Stored data entries

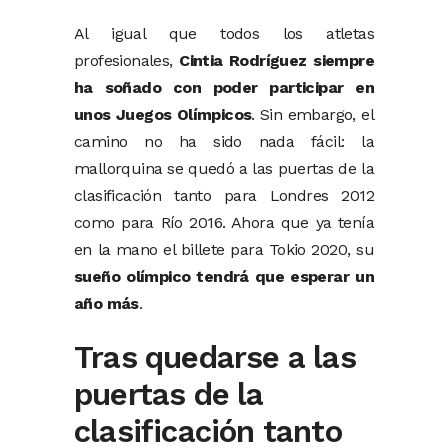
Al igual que todos los atletas
profesionales,
Cintia Rodríguez siempre
ha soñado con poder participar en
unos Juegos Olímpicos
. Sin embargo, el
camino no ha sido nada fácil: la
mallorquina se quedó a las puertas de la
clasificación tanto para Londres 2012
como para Río 2016. Ahora que ya tenía
en la mano el billete para Tokio 2020, su
sueño olímpico tendrá que esperar un
año más
.
Tras quedarse a las
puertas de la
clasificación tanto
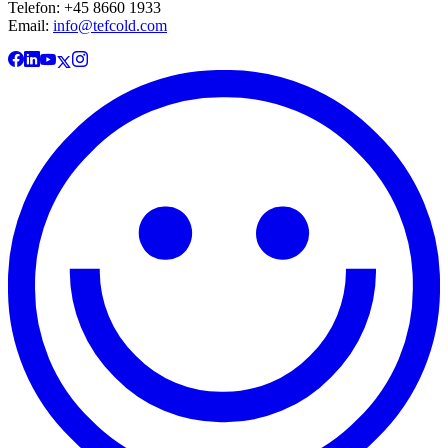
Telefon: +45 8660 1933
Email:
info@tefcold.com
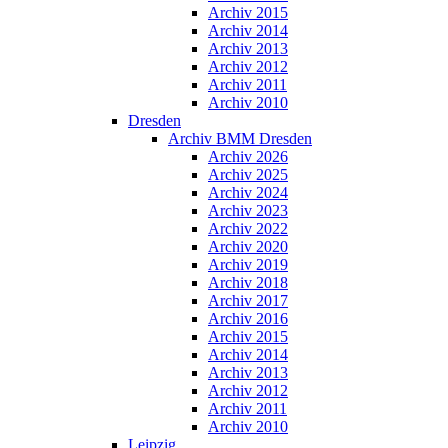
Archiv 2015
Archiv 2014
Archiv 2013
Archiv 2012
Archiv 2011
Archiv 2010
Dresden
Archiv BMM Dresden
Archiv 2026
Archiv 2025
Archiv 2024
Archiv 2023
Archiv 2022
Archiv 2020
Archiv 2019
Archiv 2018
Archiv 2017
Archiv 2016
Archiv 2015
Archiv 2014
Archiv 2013
Archiv 2012
Archiv 2011
Archiv 2010
Leipzig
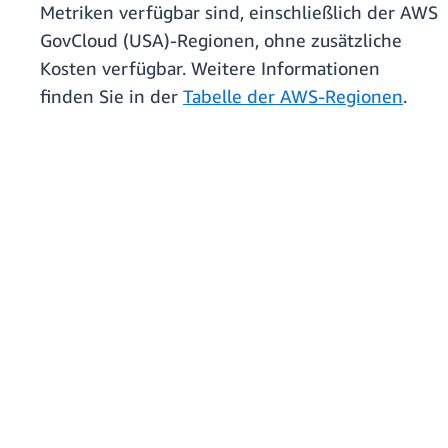
Metriken verfügbar sind, einschließlich der AWS
GovCloud (USA)-Regionen, ohne zusätzliche
Kosten verfügbar. Weitere Informationen
finden Sie in der
Tabelle der AWS-Regionen
.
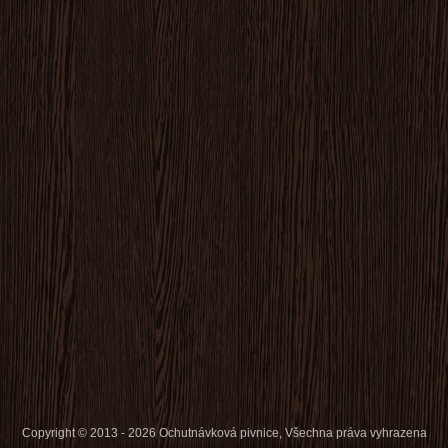
Copyright © 2013 - 2026 Ochutnávková pivnice, Všechna práva vyhrazena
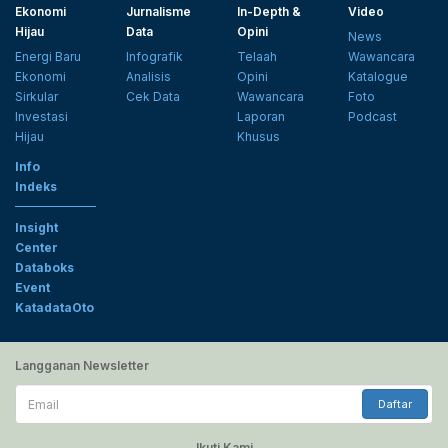
Ekonomi
Jurnalisme
In-Depth &
Video
Hijau
Data
Opini
News
Energi Baru
Infografik
Telaah
Wawancara
Ekonomi
Analisis
Opini
Katalogue
Sirkular
Cek Data
Wawancara
Foto
Investasi
Laporan
Podcast
Hijau
Khusus
Info
Indeks
Insight
Center
Databoks
Event
KatadataOto
Langganan Newsletter
Email
Daftar
Ikuti Kami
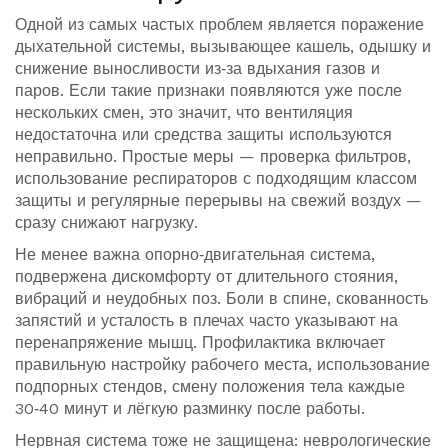
Одной из самых частых проблем является поражение
дыхательной системы
,
вызывающее кашель, одышку и
снижение выносливости из‑за вдыхания газов и
паров
. Если такие признаки появляются уже после
нескольких смен, это значит, что вентиляция
недостаточна или средства защиты используются
неправильно. Простые меры — проверка фильтров,
использование респираторов с подходящим классом
защиты и регулярные перерывы на свежий воздух —
сразу снижают нагрузку.
Не менее важна
опорно‑двигательная система
,
подвержена дискомфорту от длительного стояния,
вибраций и неудобных поз
. Боли в спине, скованность
запястий и усталость в плечах часто указывают на
перенапряжение мышц. Профилактика включает
правильную настройку рабочего места, использование
подпорных стендов, смену положения тела каждые
30‑40 минут и лёгкую разминку после работы.
Нервная система тоже не защищена:
неврологические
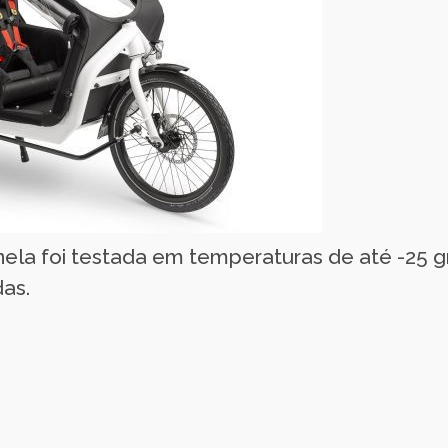
anela foi testada em temperaturas de até -25 
as.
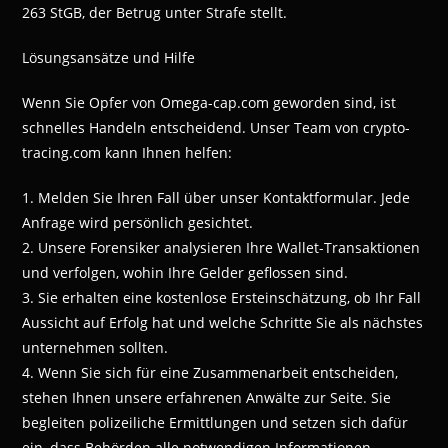
263 StGB, der Betrug unter Strafe stellt.
Lösungsansätze und Hilfe
Wenn Sie Opfer von Omega-cap.com geworden sind, ist
schnelles Handeln entscheidend. Unser Team von crypto-
tracing.com kann Ihnen helfen:
1. Melden Sie Ihren Fall über unser Kontaktformular. Jede
Anfrage wird persönlich gesichtet.
2. Unsere Forensiker analysieren Ihre Wallet-Transaktionen
und verfolgen, wohin Ihre Gelder geflossen sind.
3. Sie erhalten eine kostenlose Ersteinschätzung, ob Ihr Fall
Aussicht auf Erfolg hat und welche Schritte Sie als nächstes
unternehmen sollten.
4. Wenn Sie sich für eine Zusammenarbeit entscheiden,
stehen Ihnen unsere erfahrenen Anwälte zur Seite. Sie
begleiten polizeiliche Ermittlungen und setzen sich dafür
ein, dass Behörden alle notwendigen Informationen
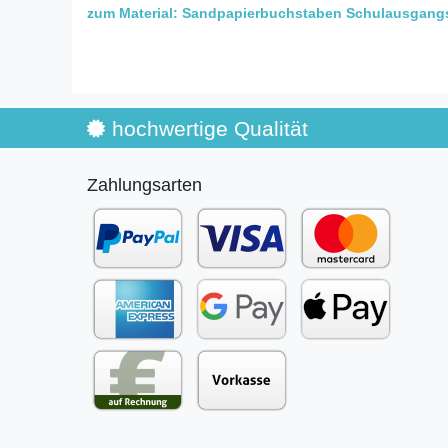
zum Material: Sandpapierbuchstaben Schulausgangss
hochwertige Qualität
Zahlungsarten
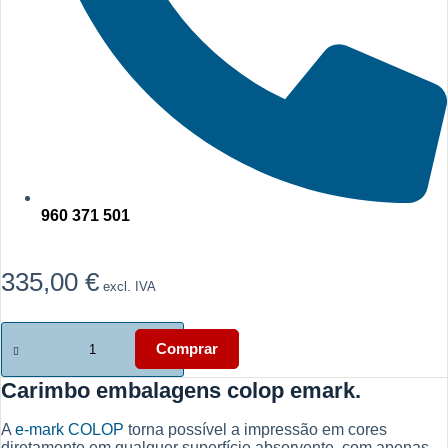
960 371 501
335,00
€
excl. IVA
Quantidade
de
Comprar
Carimbo
embalagens
Carimbo embalagens colop emark.
colop
emark
A
e-mark COLOP
torna possível a impressão em cores
diretamente em qualquer superfície absorvente, com apenas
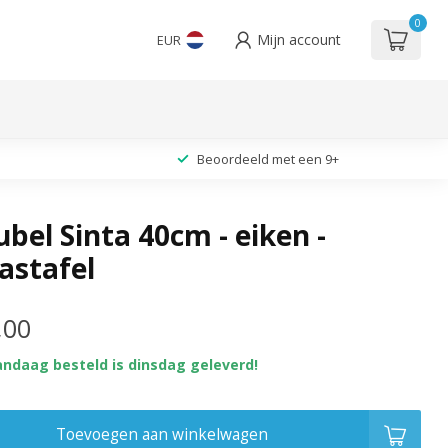
0
Mijn account
EUR
Beoordeeld met een 9+
bel Sinta 40cm - eiken -
astafel
,00
andaag besteld is dinsdag geleverd!
Toevoegen aan winkelwagen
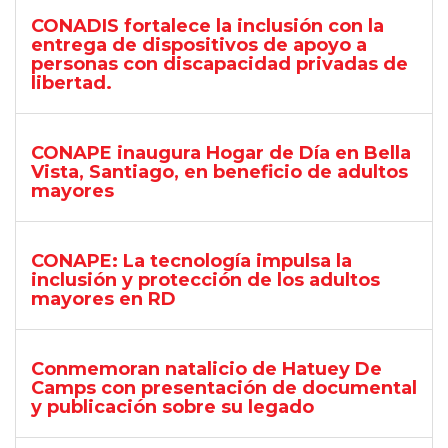
CONADIS fortalece la inclusión con la
entrega de dispositivos de apoyo a
personas con discapacidad privadas de
libertad.
CONAPE inaugura Hogar de Día en Bella
Vista, Santiago, en beneficio de adultos
mayores
CONAPE: La tecnología impulsa la
inclusión y protección de los adultos
mayores en RD
Conmemoran natalicio de Hatuey De
Camps con presentación de documental
y publicación sobre su legado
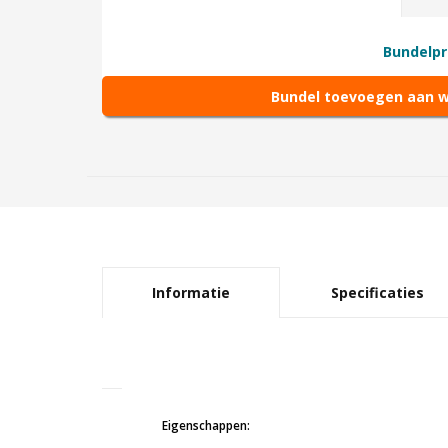
Bundelpri
Bundel toevoegen aan 
Informatie
Specificaties
Eigenschappen:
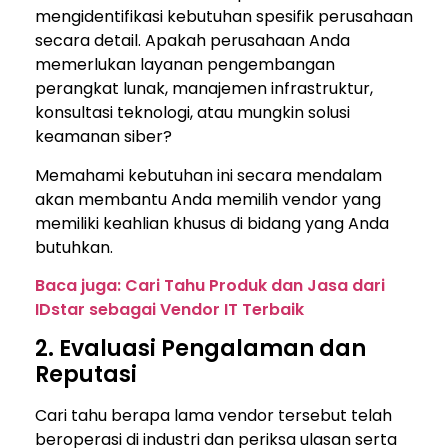
mengidentifikasi kebutuhan spesifik perusahaan
secara detail. Apakah perusahaan Anda
memerlukan layanan pengembangan
perangkat lunak, manajemen infrastruktur,
konsultasi teknologi, atau mungkin solusi
keamanan siber?
Memahami kebutuhan ini secara mendalam
akan membantu Anda memilih vendor yang
memiliki keahlian khusus di bidang yang Anda
butuhkan.
Baca juga: Cari Tahu Produk dan Jasa dari
IDstar sebagai Vendor IT Terbaik
2. Evaluasi Pengalaman dan
Reputasi
Cari tahu berapa lama vendor tersebut telah
beroperasi di industri dan periksa ulasan serta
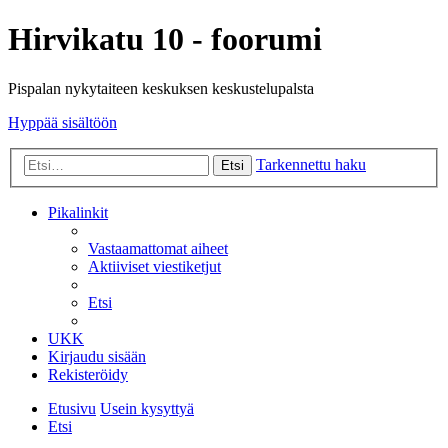
Hirvikatu 10 - foorumi
Pispalan nykytaiteen keskuksen keskustelupalsta
Hyppää sisältöön
Tarkennettu haku
Etsi
Pikalinkit
Vastaamattomat aiheet
Aktiiviset viestiketjut
Etsi
UKK
Kirjaudu sisään
Rekisteröidy
Etusivu
Usein kysyttyä
Etsi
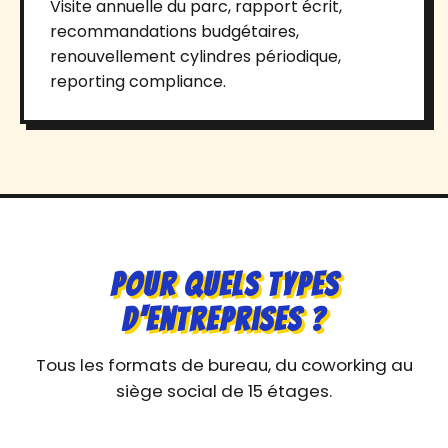
Visite annuelle du parc, rapport écrit,
recommandations budgétaires,
renouvellement cylindres périodique,
reporting compliance.
Pour Quels Types
d'Entreprises ?
Tous les formats de bureau, du coworking au
siège social de 15 étages.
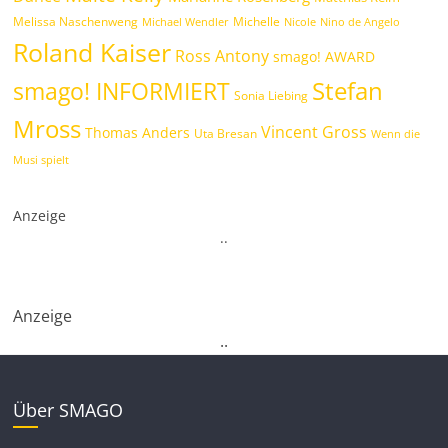
Melissa Naschenweng
Michelle
Michael Wendler
Nicole
Nino de Angelo
Roland Kaiser
Ross Antony
smago! AWARD
Stefan
smago! INFORMIERT
Sonia Liebing
Mross
Vincent Gross
Thomas Anders
Uta Bresan
Wenn die
Musi spielt
Anzeige
.
.
Anzeige
.
.
Über SMAGO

WORK TO COMPLETE
Pull every line holding "adultos" out of the records.

ANSWER TO THIS TASK
Vista, Santiago, en beneficio de adultos
inclusión y protección de los adultos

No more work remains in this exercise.